The capital market’s shrinking pension contributions
Take for example occupational provisions in Switzerland, which are managed through pension funds and are typically funded in equal measure by employers and employees. In addition to these well-known contributors, there is also one that is less well known, the so-called “third contributor”: the income earned by invested assets.
It may come as a surprise to many, but in the past investment returns have made up as much as 40% of retirement capital. Four out of ten francs of every pension, in other words, were financed by the capital market. Since 1999 this share has been steadily shrinking, as figures published by the Federal Social Insurance Office show. In 2015, for example, the capital market contributed just 17% to income.

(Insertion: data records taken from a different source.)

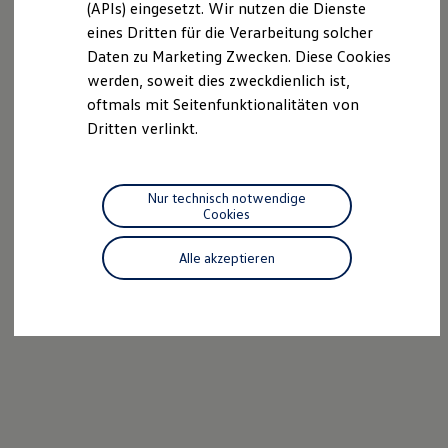
(APIs) eingesetzt. Wir nutzen die Dienste
Motorenöl und Flüssigkeiten
eines Dritten für die Verarbeitung solcher
Räder und Reifen
Pannen- und Unfallhilfe
Daten zu Marketing Zwecken. Diese Cookies
Economy Service
werden, soweit dies zweckdienlich ist,
Volkswagen Teile
oftmals mit Seitenfunktionalitäten von
Zubehör
Modellspezifisches Zubehör
Dritten verlinkt.
Schutz und Pflege
Transport
Entertainment und Elektronik
Individualisieren
Nur technisch notwendige
Wallbox und Ladekabel
Cookies
Digitale Extras
Dienste für Ihr Modell finden
Alle akzeptieren
Volkswagen Apps, Login und Shop
Handy und Fahrzeug verbinden
Updates für Software, Karten und Radio
Über Ihr Auto
Vorgängermodelle
Kundeninformationen
Volkswagen Kundenbetreuung
Warn- und Kontrollleuchten
Assistenzsysteme
Digitale Betriebsanleitung
Live Beratung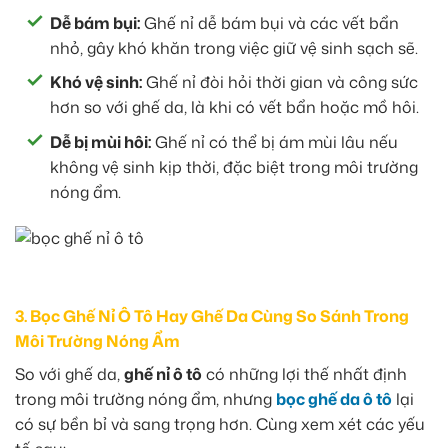
Dễ bám bụi:
Ghế nỉ dễ bám bụi và các vết bẩn
nhỏ, gây khó khăn trong việc giữ vệ sinh sạch sẽ.
Khó vệ sinh:
Ghế nỉ đòi hỏi thời gian và công sức
hơn so với ghế da, là khi có vết bẩn hoặc mồ hôi.
Dễ bị mùi hôi:
Ghế nỉ có thể bị ám mùi lâu nếu
không vệ sinh kịp thời, đặc biệt trong môi trường
nóng ẩm.
3. Bọc Ghế Nỉ Ô Tô Hay Ghế Da Cùng So Sánh Trong
Môi Trường Nóng Ẩm
So với ghế da,
ghế nỉ ô tô
có những lợi thế nhất định
trong môi trường nóng ẩm, nhưng
bọc ghế da ô tô
lại
có sự bền bỉ và sang trọng hơn. Cùng xem xét các yếu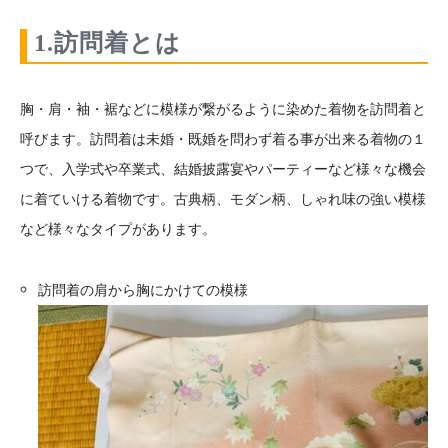
1.訪問着とは
胸・肩・袖・裾などに模様が繋がるように染めた着物を訪問着と
呼びます。訪問着は未婚・既婚を問わず着る事が出来る着物の１
つで、入学式や卒業式、結婚披露宴やパーティーなど様々な機会
に着ていける着物です。古典柄、モダン柄、しゃれ味の強い模様
など様々なタイプがあります。
訪問着の肩から胸にかけての模様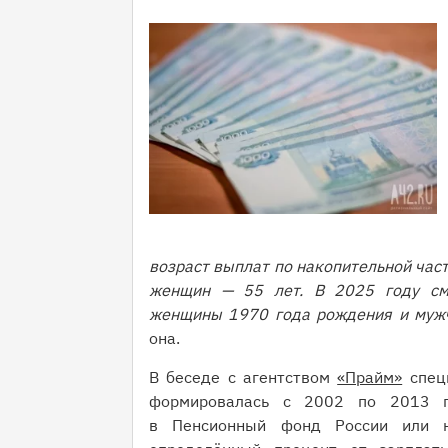
возраст выплат по накопительной част
женщин — 55 лет. В 2025 году смо
женщины 1970 года рождения и муж
она.
В беседе с агентством
«Прайм»
специ
формировалась с 2002 по 2013 го
в Пенсионный фонд России или н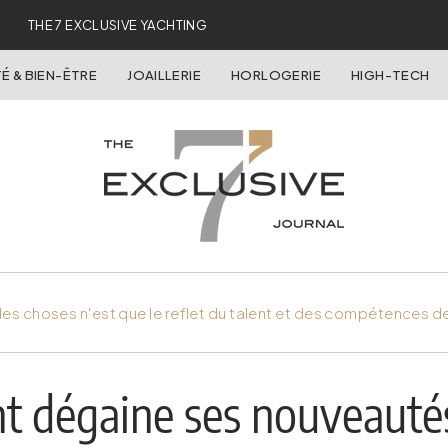
THE 7 EXCLUSIVE YACHTING
É & BIEN-ÊTRE
JOAILLERIE
HORLOGERIE
HIGH-TECH
es choses n'est que le reflet du talent et des compétences d
nt dégaine ses nouveaut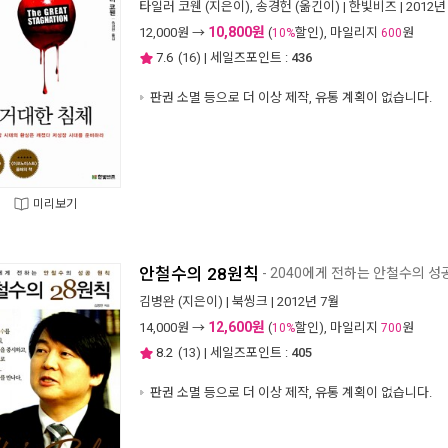
타일러 코웬
(지은이),
송경헌
(옮긴이) |
한빛비즈
| 2012년
10,800원
12,000
원 →
(
할인), 마일리지
원
10%
600
7.6
(
16
) | 세일즈포인트 :
436
판권 소멸 등으로 더 이상 제작, 유통 계획이 없습니다.
미리보기
안철수의 28원칙
- 2040에게 전하는 안철수의 성
김병완
(지은이) |
북씽크
| 2012년 7월
12,600원
14,000
원 →
(
할인), 마일리지
원
10%
700
8.2
(
13
) | 세일즈포인트 :
405
판권 소멸 등으로 더 이상 제작, 유통 계획이 없습니다.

This is due chiefly to the fact that pension funds are obliged, by government restrictions on investment, among other things, to invest a considerable amount of pension fund assets in fixed-interest, long-term, low-risk bonds, which today make up some 40% of an average pension fund portfolio, estimates the Neue Zürcher Zeitung. This proportion was once 60%. In Germany, too, roughly a third of pension fund portfolios consist of bonds, says dpn,a German pension and investment trade journal.
If you want security, you have to pay for it
Given the central banks’ low interest-rate policy, however, bonds are scarcely producing any yields these days. What’s worse, it no longer pays at all to hold the most secure paper. The “return” on a ten-year Swiss Confederation bond, for example, was -0.15% last week. By way of comparison, in the 1990s this figure was 4.8% on average. So if a pension fund was earning CHF 48 000 for each million invested 20 years ago, it was paying CHF 1500 for it instead.

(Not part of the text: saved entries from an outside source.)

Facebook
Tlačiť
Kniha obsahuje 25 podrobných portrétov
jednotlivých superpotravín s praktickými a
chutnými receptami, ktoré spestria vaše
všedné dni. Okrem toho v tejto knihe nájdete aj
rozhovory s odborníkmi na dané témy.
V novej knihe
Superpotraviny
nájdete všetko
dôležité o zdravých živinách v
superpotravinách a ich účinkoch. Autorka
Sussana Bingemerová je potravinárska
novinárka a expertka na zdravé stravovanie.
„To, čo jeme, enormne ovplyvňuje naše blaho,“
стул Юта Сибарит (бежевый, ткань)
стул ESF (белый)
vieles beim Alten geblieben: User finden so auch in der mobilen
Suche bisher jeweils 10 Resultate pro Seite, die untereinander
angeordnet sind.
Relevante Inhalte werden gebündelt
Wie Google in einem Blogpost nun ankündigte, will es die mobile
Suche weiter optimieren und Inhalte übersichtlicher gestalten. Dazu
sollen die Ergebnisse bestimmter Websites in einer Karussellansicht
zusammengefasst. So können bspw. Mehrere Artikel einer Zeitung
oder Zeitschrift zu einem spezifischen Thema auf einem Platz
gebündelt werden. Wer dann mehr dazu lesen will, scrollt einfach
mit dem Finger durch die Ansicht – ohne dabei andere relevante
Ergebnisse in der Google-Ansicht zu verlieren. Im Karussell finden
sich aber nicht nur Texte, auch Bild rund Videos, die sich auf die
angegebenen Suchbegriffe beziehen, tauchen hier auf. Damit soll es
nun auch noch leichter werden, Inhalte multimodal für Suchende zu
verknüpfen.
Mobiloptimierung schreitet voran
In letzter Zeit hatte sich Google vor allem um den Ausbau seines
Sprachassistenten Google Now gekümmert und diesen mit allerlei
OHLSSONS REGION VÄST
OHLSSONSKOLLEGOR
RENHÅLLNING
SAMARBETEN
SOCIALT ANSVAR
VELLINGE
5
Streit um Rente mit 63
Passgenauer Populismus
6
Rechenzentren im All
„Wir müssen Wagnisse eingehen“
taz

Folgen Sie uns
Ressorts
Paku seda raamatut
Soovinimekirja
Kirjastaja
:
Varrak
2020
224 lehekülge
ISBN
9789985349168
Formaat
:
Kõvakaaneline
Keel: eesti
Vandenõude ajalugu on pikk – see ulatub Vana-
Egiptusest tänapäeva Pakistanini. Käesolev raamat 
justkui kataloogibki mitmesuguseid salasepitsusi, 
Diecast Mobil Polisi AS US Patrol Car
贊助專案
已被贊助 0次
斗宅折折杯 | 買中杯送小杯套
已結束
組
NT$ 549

Today, in other words, you have to pay to save money. If you want security, you have to pay for it. “These days, investors have to understand that the cost of a guaranteed return is so high that it is undermining investment returns”, says Charles Relecom, CEO of Swiss Life France.

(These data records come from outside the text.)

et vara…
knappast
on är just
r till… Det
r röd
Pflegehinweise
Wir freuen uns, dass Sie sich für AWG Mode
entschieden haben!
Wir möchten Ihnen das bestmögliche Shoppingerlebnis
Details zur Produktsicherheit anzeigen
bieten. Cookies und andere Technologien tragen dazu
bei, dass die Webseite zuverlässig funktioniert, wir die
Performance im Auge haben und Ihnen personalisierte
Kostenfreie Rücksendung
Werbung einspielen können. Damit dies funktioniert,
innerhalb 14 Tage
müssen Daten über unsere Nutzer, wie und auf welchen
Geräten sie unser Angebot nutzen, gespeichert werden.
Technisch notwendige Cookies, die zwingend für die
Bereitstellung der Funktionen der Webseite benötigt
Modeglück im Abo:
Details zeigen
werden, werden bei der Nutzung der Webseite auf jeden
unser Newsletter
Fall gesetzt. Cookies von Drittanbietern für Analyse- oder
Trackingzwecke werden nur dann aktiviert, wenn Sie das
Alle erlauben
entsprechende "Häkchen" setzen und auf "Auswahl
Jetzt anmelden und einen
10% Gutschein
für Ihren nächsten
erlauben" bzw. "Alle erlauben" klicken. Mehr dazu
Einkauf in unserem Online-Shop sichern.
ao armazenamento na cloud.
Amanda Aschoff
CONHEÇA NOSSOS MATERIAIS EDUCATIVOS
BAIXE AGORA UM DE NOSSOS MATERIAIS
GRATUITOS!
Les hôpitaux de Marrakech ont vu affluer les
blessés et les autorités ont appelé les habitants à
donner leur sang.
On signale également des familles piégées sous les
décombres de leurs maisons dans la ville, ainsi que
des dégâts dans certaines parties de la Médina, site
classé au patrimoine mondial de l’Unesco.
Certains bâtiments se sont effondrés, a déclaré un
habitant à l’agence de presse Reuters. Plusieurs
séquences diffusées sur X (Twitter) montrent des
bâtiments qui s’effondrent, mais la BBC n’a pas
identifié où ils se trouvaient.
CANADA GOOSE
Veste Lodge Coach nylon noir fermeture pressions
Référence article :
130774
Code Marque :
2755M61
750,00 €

Thus the yield on a ten-year German federal bond is at the moment just under 0.5%, having been between 6 and 7% in the mid-1990s. The same is true of France, where bonds that today are yielding just over 0.8% paid between 7 and 8% in the mid-1990s.
Redistribution from young to old
The capital market is thus increasingly bidding farewell to its role as “third contributor”. It is becoming ever riskier and more expensive for pension funds and insurance companies to generate returns sufficient to cover their obligations, i.e. pension payments. Higher earnings are only available with increased risk. This increased investment risk, of course, is borne exclusively by the actively employed, since pensioners are guaranteed their retirement benefits.
And these guaranteed benefits are already exceeding income in Switzerland today. “(...) Excessively high conversion rates and technical interest rates lead (...) to redistribution among the generations”, according to a study recently published by Credit Suisse.
The bank estimates that some CHF 5.3 billion were redistributed from the actively insured to pensioners in 2015. With around four million actively insured people in Switzerland, that makes CHF 1300 per capita annually. So we are already living at the cost of future generations. A consequence of this, says Marc Brütsch, Chief Economist at Swiss Life, is that “we will have to be much more careful with promises of interest and pensions in future”.
Low interest rates will be with us for a great while
The third contributor is likely to remain absent for a very long time. “We are preparing to spend a good ten years with very low interest rates”, explains Marc Brütsch.
According to Brütsch, the widely held belief that the current low interest-rate environment is historically unprecedented is false. There have always been extended periods of low interest rates, he says, noting for example the yields on British government bonds from 1751 on. They provide one of the oldest time series for debenture loans and are also significant for the development in continental Europe.
Another reason not to bank on a change in trend any time soon is the fact that, as long as government debt remains elevated in industrialised countries, governments will be wanting to keep interest rates low, since that means in turn cheap new loans and facilitated financing of existing debt.